_Work order_. Starting with the line containing "Peter Blake's ABC" and going on through the line containing "The Weed (paperback)", return the lines of the data below exactly, and only those.

┄┄┄┄┄┄┄┄┄┄

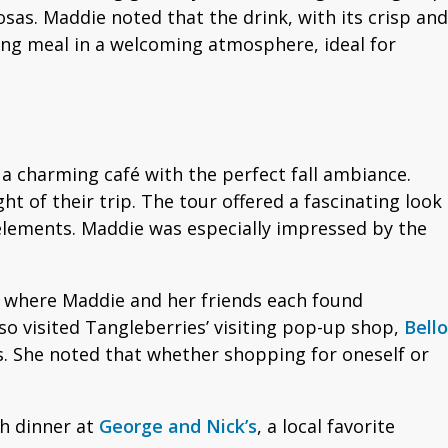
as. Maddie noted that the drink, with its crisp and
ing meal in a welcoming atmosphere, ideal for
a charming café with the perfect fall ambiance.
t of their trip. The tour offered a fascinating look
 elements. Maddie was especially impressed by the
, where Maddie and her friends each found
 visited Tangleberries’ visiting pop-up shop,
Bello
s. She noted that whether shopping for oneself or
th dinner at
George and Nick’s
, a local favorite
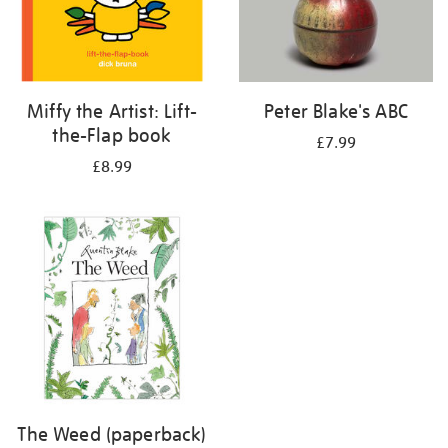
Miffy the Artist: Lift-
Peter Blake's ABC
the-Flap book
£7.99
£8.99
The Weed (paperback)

┄┄┄┄┄┄┄┄┄┄

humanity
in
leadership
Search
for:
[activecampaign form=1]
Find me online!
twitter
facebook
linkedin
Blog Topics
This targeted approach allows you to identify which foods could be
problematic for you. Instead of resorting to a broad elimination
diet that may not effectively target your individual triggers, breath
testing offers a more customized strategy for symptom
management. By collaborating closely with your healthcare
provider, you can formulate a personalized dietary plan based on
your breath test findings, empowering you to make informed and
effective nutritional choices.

┄┄┄┄┄┄┄┄┄┄

_Answer to this task_.
Peter Blake's ABC
the-Flap book
£7.99
£8.99
The Weed (paperback)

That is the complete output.